The following analysis can be done on your protein family of interest using the UI. As before, you will always be given the option to save the results to a file for further analysis.
- Display a crude tree with neighborhoods attached: Builds a protein tree (using MAFFT and FastTree with no curation of the alignment) for all proteins in the selected protein family, with neighborhoods attached (see this tutorial for an example)
- Get a presence absence table: Builds a presence-absence table identifying which organisms in the cluster run possess members in the selected protein family and which do not.
- Get BLAST support for a protein family: Find all the BLAST hits between members of the selected protein family.
- Get information on related genes: Display the gene IDs, annotations, organisms, locations, and sequences for all the genes in the selected protein family.
- Make a crude AA alignment: Generate a fast alignment of proteins in the selected family using MAFFT (note this is the alignment that would be used above to make the tree). Returns results in FASTA format.
- Make a crude Newick tree from AA alignment: Make a Newick tree (does not display the tree, only makes a Newick file for you to save and analyze elsewhere)
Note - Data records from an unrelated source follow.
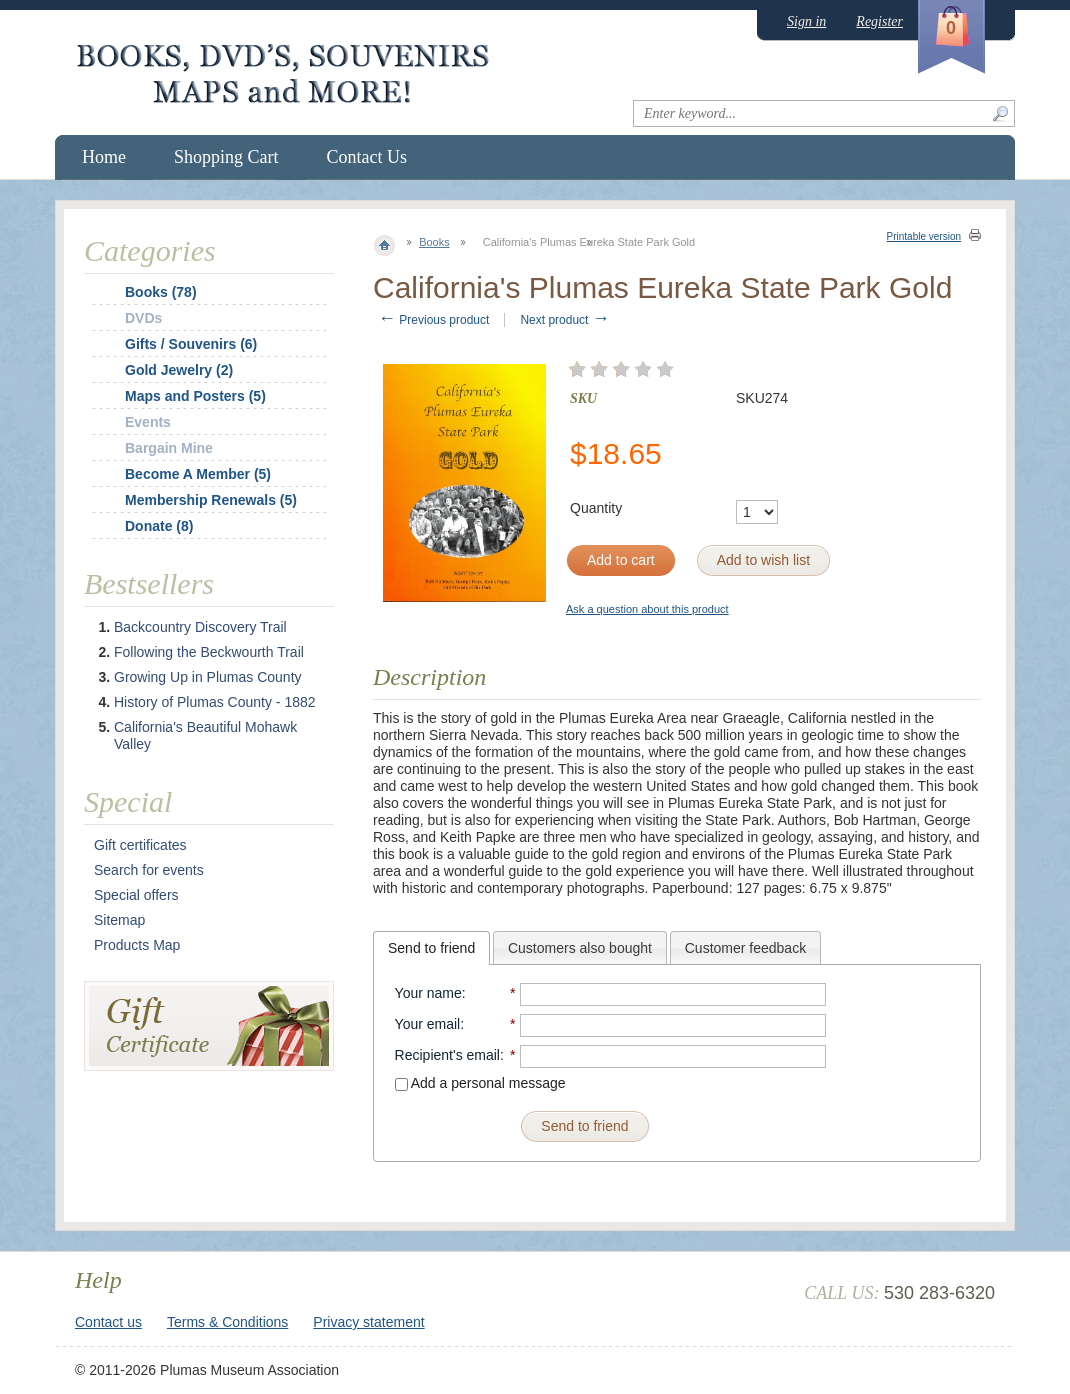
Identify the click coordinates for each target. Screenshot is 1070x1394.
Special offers (136, 895)
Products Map (137, 945)
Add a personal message (480, 1083)
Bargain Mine (169, 448)
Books (434, 242)
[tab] (431, 948)
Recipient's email (447, 1055)
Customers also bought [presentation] (580, 948)
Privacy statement (368, 1322)
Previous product (433, 320)
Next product (564, 320)
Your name (428, 993)
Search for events (149, 870)
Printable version (924, 236)
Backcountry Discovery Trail (200, 627)
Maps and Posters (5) (195, 396)
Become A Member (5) (198, 474)
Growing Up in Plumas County (208, 677)
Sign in (806, 21)
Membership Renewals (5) (211, 500)
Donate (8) (159, 526)
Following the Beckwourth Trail (209, 652)
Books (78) (161, 292)
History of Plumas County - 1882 (215, 702)
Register (879, 21)
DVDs (143, 318)
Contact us (108, 1322)
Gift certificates (140, 845)
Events (148, 422)
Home (104, 157)
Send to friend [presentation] (431, 948)
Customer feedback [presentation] (745, 948)
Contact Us (367, 157)
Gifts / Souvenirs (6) (191, 344)
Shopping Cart (226, 157)
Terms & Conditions (227, 1322)
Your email (428, 1024)
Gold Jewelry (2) (179, 370)
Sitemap (119, 920)
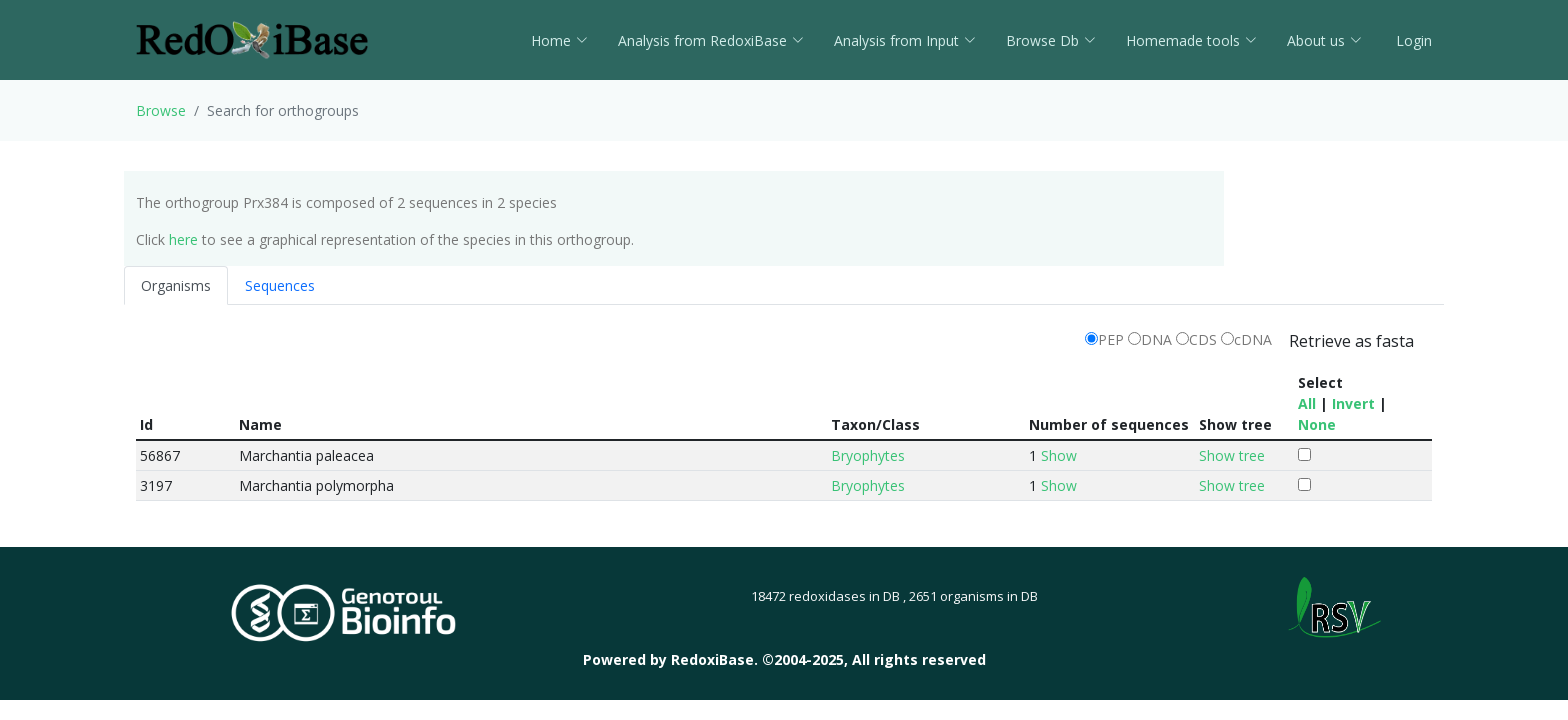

- Make a crude Newick tree with ITEP IDs: Same as above but does not translate ITEP IDs to human readable IDs. This is useful if you want to do further manipulation of the tree or its members using ITEP tools.
- Make a GML file for import into cytoscape: Create a GML (graph markup language) formatted file of BLAST hits between organisms which can be imported into Cytoscape or other graph displaying programs to visualize the evidence for a cluster. More details are available here.
- Make amino acid FASTA file: Create a (unaligned) amino acid FASTA file for proteins in the selected family.
- Make nucleotide FASTA file: Create a (unaligned) nucleic acid FASTA file for proteins in the selected family.